• _Assignment_
Word for word, retype the tail of the data below, starting with the line that has "Veranstaltungen (105, 140)" and including the last line.

• _Information given_
* * *
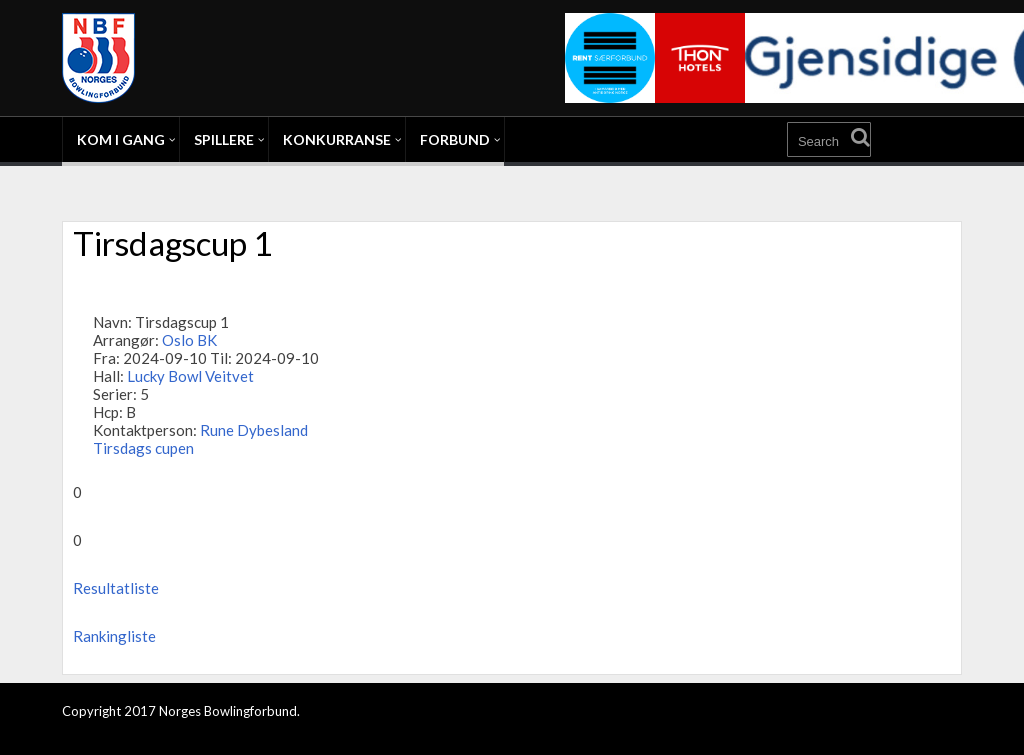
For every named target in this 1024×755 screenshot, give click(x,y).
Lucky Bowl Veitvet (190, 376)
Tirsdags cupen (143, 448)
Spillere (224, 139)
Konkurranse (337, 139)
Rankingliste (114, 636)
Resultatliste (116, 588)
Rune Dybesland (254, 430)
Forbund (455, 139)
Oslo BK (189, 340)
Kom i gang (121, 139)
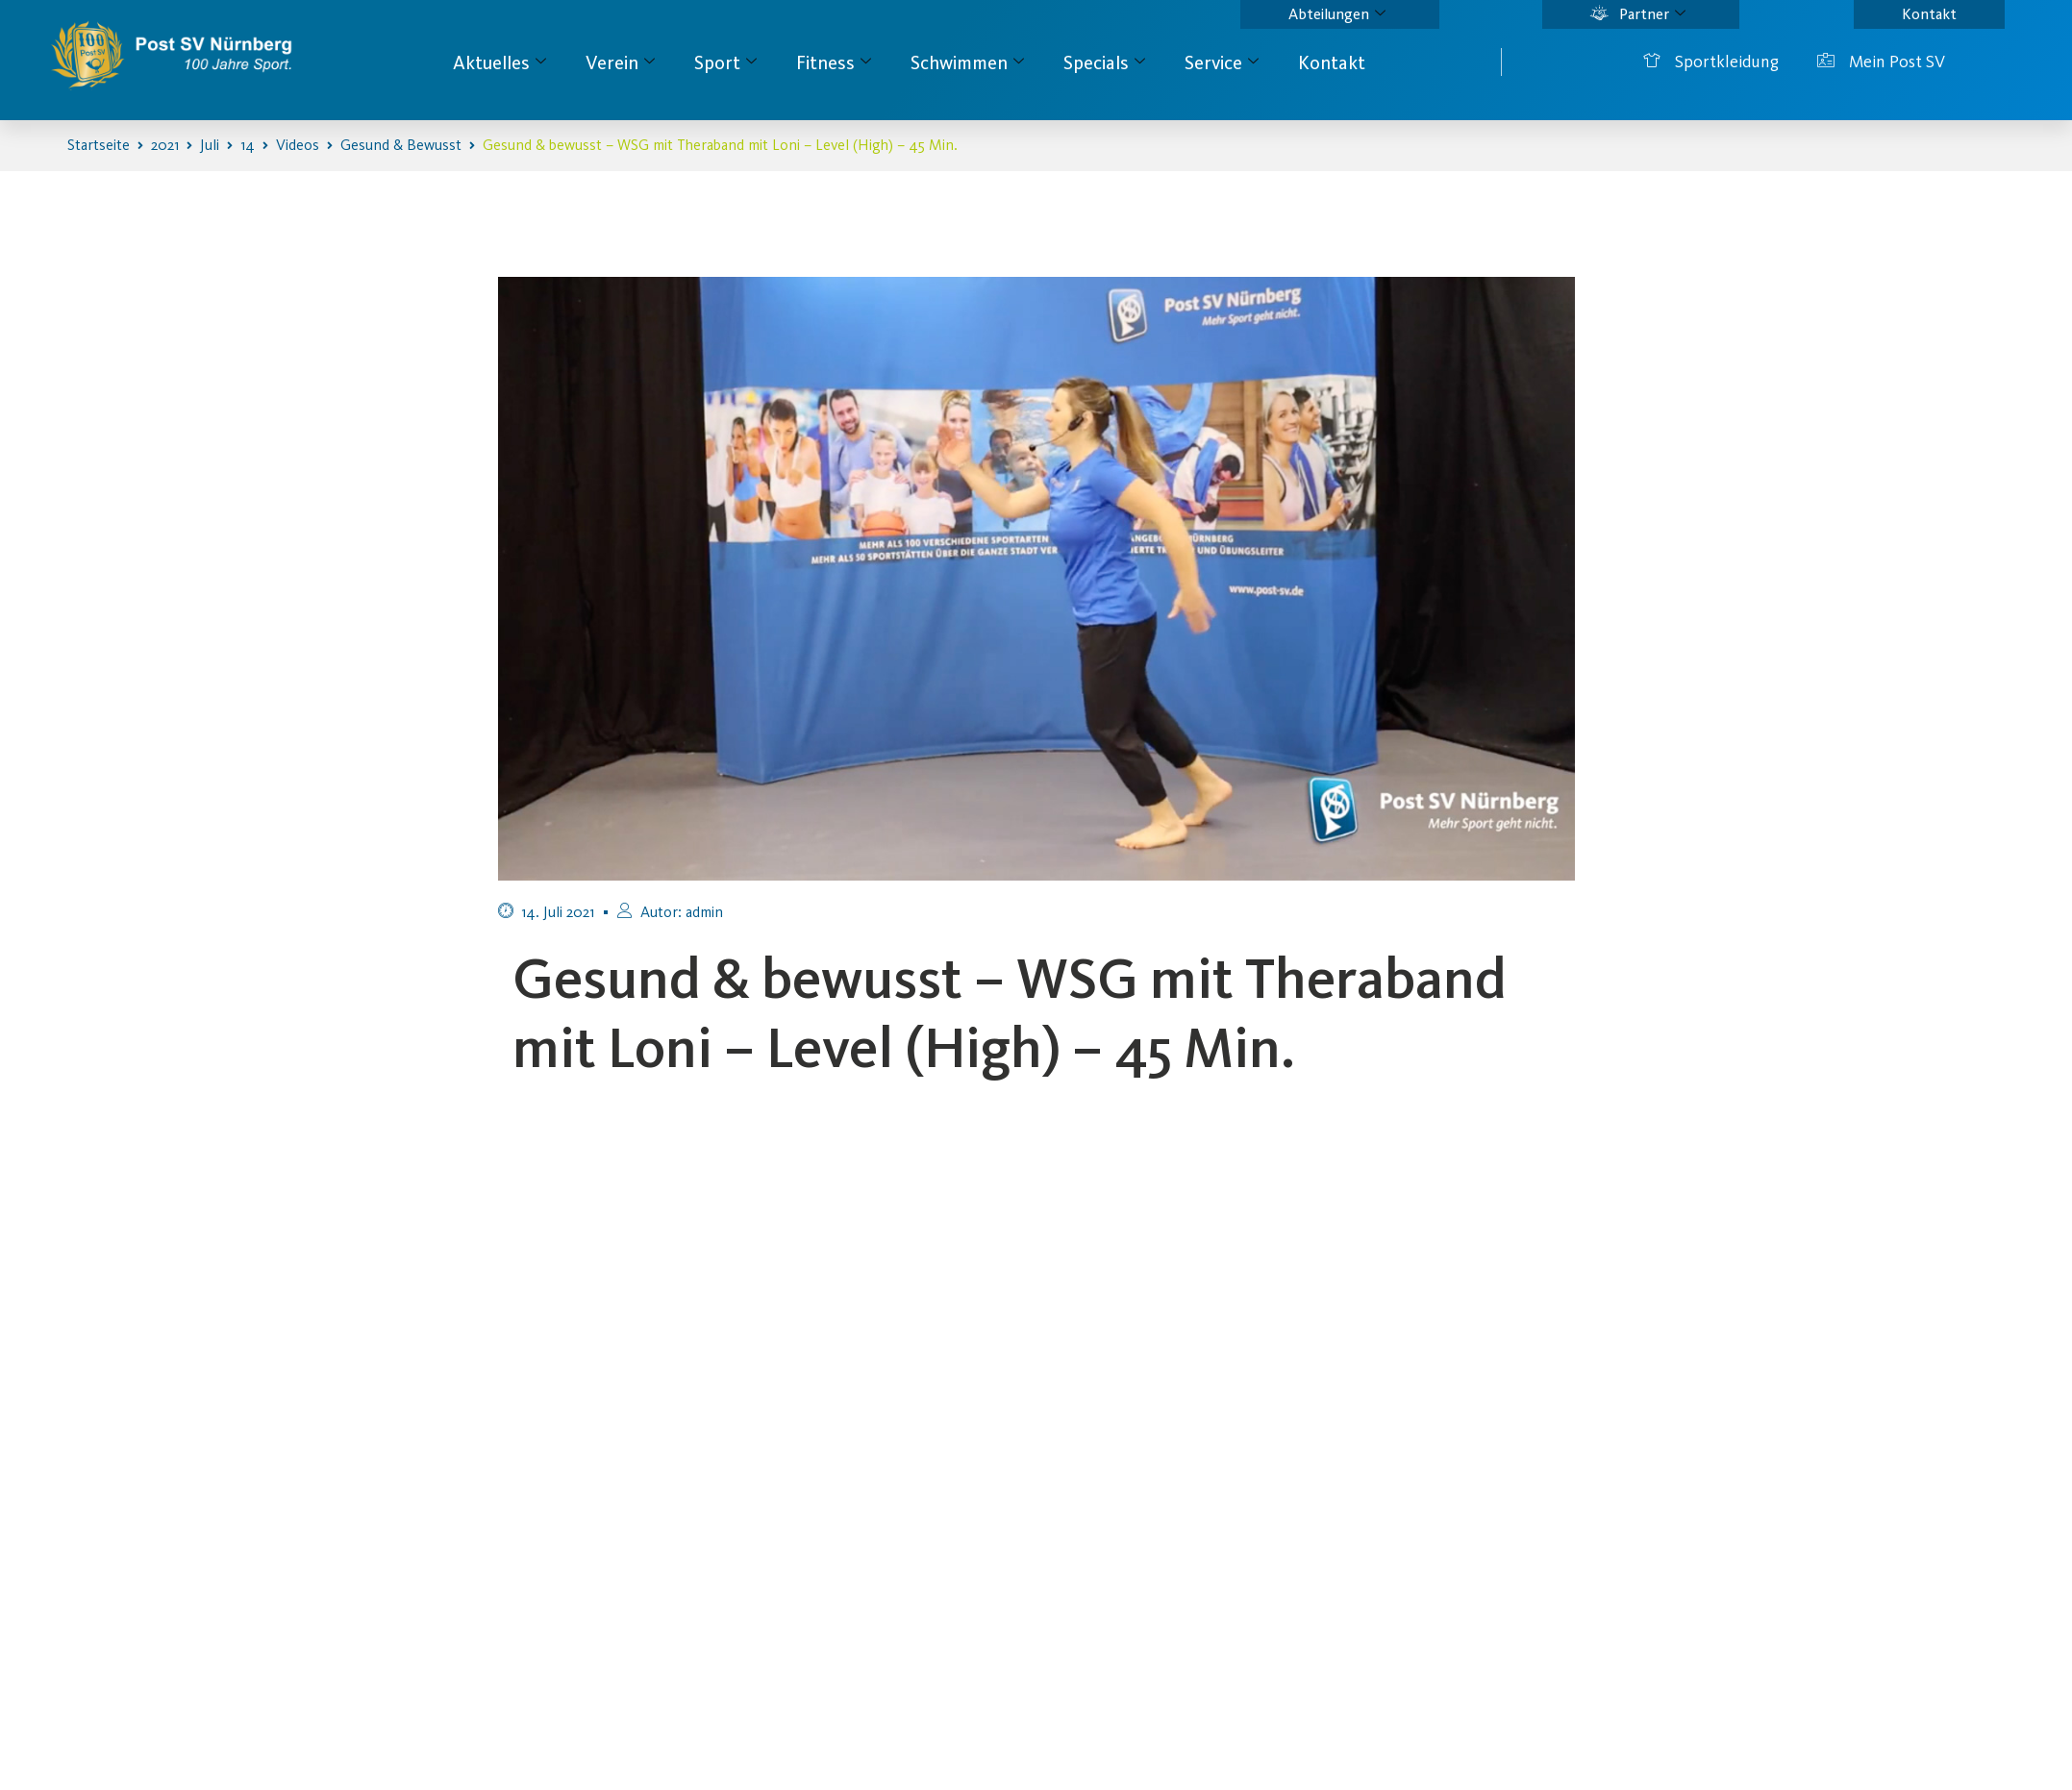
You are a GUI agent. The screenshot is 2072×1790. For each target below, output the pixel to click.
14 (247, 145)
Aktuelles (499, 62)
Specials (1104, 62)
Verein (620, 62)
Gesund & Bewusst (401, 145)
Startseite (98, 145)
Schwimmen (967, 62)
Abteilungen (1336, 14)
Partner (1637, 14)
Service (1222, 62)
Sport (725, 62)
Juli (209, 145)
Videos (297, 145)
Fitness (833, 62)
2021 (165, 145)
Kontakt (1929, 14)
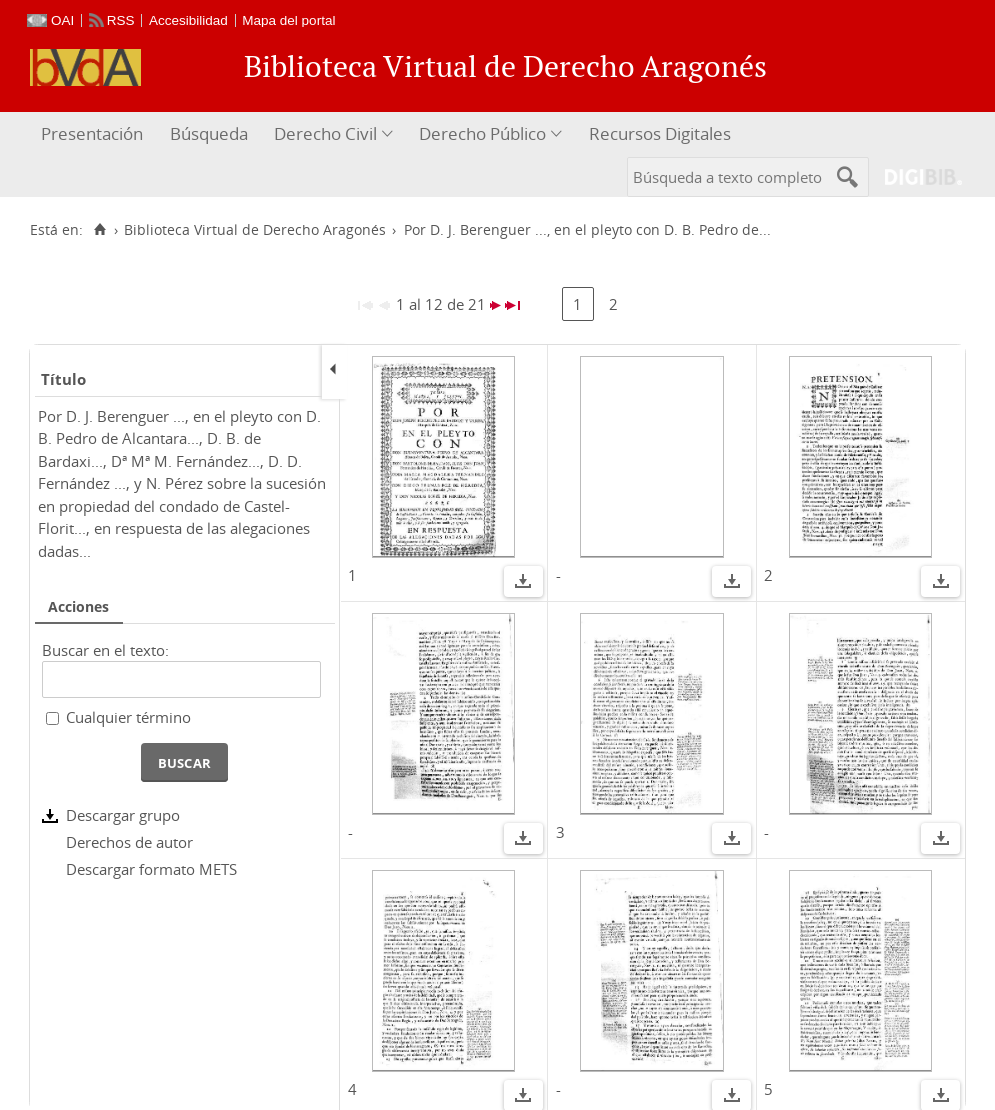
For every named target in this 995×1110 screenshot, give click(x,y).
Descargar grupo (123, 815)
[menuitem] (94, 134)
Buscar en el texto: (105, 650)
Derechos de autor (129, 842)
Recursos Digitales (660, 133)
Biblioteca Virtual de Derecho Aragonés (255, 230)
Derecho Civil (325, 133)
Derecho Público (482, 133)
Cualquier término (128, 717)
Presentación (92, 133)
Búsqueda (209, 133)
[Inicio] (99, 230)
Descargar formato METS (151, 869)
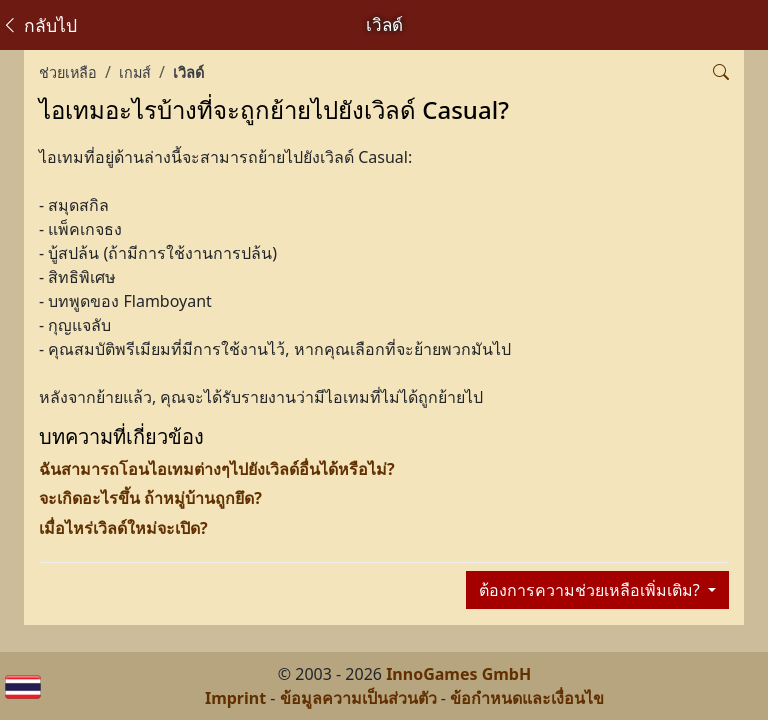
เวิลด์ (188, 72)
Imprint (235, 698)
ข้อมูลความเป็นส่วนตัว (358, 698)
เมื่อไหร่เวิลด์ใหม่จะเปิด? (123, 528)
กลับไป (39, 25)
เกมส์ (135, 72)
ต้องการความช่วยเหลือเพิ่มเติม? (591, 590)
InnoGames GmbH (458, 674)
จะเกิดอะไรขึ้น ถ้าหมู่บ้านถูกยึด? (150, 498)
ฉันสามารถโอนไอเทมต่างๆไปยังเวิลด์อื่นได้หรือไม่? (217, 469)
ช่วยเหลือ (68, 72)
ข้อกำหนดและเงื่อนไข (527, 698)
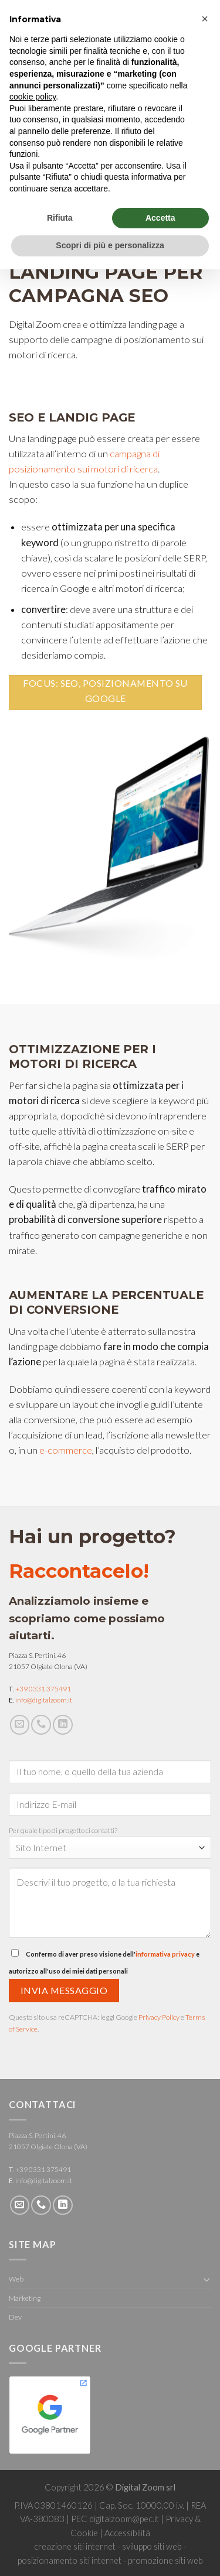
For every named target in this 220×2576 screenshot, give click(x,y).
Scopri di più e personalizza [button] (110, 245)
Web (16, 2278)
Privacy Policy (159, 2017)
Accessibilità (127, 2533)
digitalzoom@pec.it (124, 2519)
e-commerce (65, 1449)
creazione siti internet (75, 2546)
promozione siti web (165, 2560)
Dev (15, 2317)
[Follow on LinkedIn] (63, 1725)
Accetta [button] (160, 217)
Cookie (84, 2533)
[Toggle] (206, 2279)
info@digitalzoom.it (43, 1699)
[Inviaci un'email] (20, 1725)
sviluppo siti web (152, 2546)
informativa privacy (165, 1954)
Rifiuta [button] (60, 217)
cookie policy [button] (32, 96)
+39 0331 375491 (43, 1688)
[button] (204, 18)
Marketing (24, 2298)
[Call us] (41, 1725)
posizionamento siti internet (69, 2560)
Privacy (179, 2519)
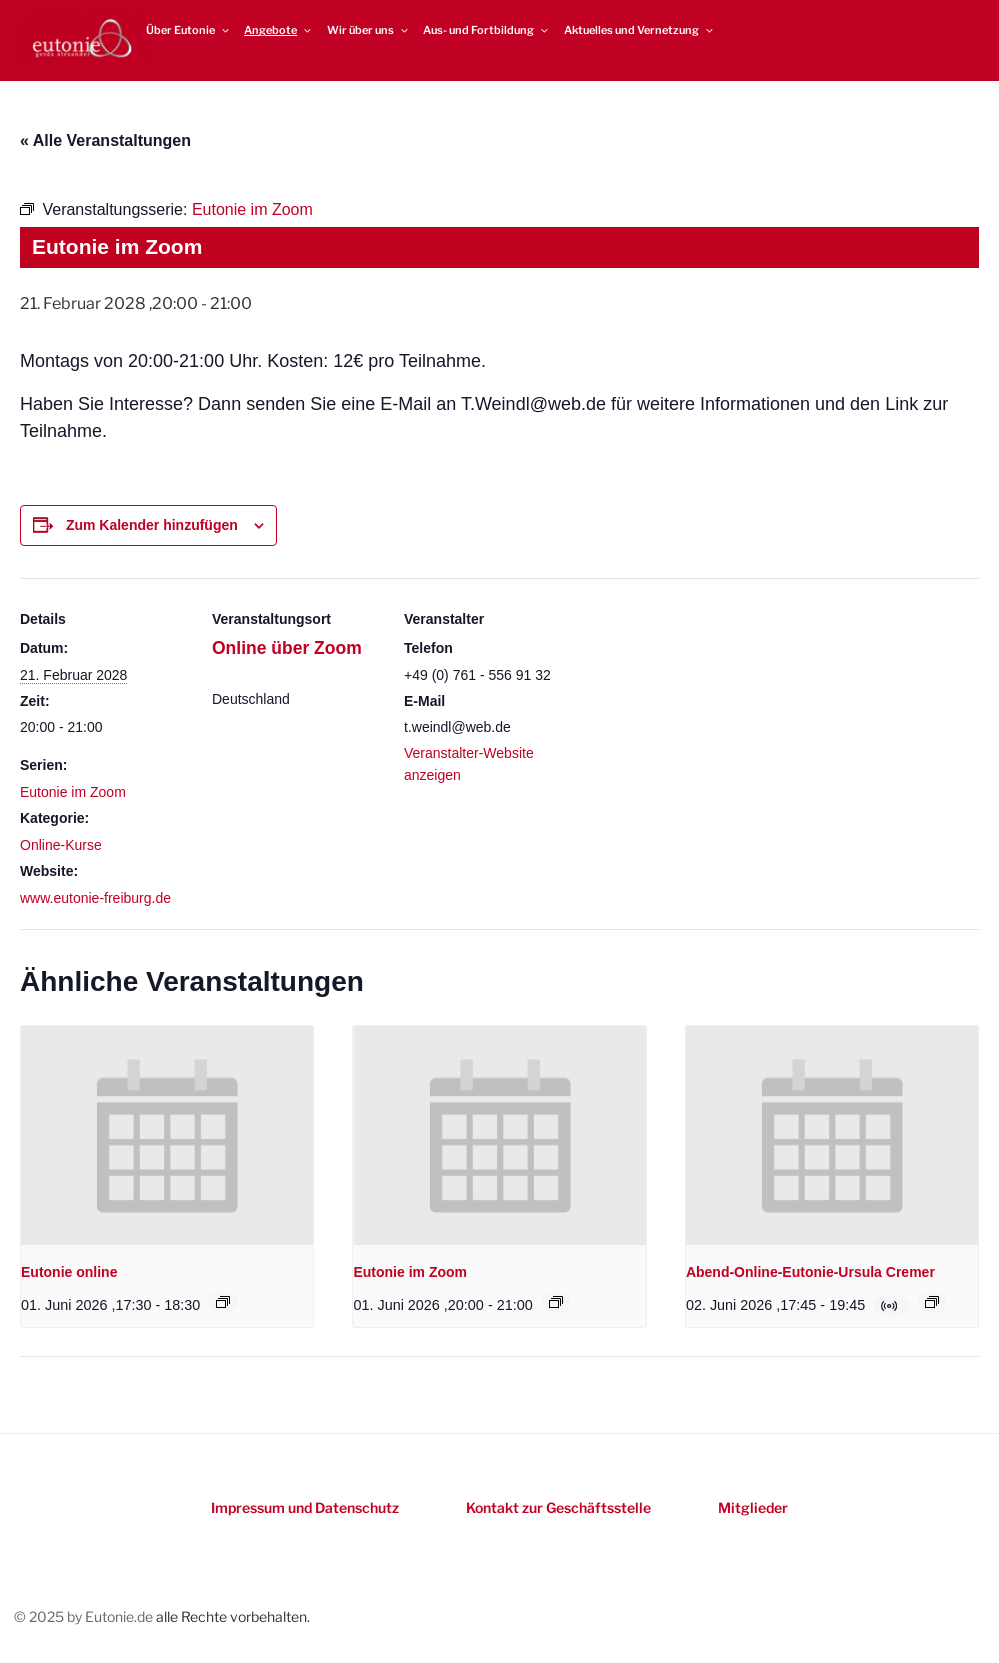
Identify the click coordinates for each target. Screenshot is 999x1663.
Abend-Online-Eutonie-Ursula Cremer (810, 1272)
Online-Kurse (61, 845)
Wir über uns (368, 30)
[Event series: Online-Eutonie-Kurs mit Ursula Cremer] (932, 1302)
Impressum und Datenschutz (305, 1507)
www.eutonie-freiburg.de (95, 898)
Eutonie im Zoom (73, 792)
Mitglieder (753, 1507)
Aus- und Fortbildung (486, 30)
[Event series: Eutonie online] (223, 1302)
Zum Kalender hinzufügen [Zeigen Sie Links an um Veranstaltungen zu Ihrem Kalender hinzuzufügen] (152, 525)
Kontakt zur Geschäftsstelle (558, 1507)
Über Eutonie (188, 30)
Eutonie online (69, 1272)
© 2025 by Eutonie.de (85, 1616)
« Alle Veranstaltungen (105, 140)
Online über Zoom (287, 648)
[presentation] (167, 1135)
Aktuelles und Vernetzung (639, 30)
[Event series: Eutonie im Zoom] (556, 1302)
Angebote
* * *
• _The answer_
« Alle Veranstaltungen (105, 140)
Online über Zoom (287, 648)
[presentation] (167, 1135)
Aktuelles und Vernetzung (639, 30)
[Event series: Eutonie im Zoom] (556, 1302)
Angebote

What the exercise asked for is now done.